Record set: Begin
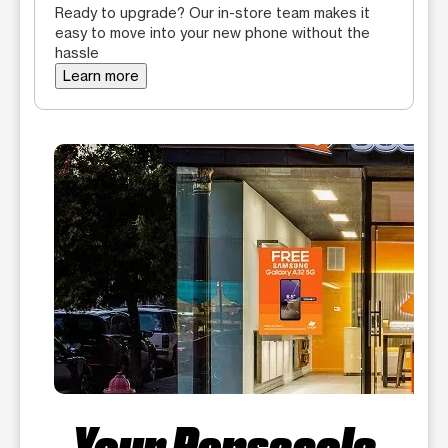
Ready to upgrade? Our in-store team makes it
easy to move into your new phone without the
hassle
Learn more
Your Pensacola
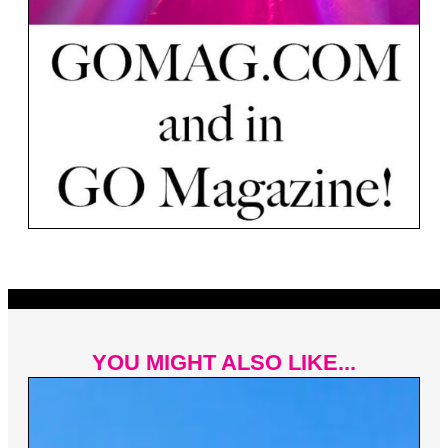
YOU MIGHT ALSO LIKE...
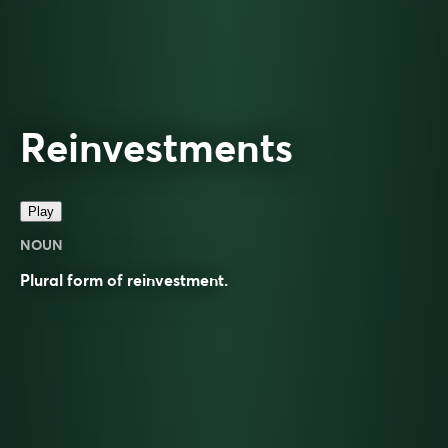
Reinvestments
Play
NOUN
Plural form of
reinvestment
.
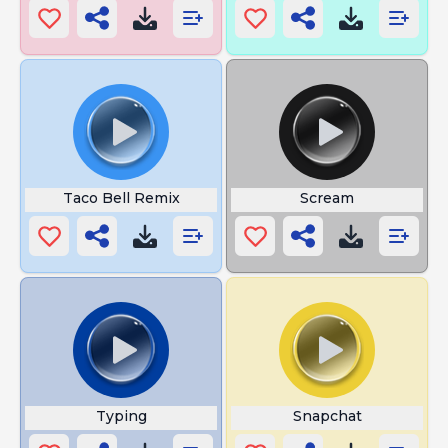
Taco Bell Remix
Scream
Typing
Snapchat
Record set: End
§ **What the task asks**
Output the line that contains "Your Pensacola" and every line after it to the end of the records, word for word, leaving out the pictures.

§ **Response to the exercise**
Your Pensacola
YOU MIGHT ALSO LIKE...
Reinvestments
Play
NOUN
Plural form of
reinvestment
.
Taco Bell Remix
Scream
Typing
Snapchat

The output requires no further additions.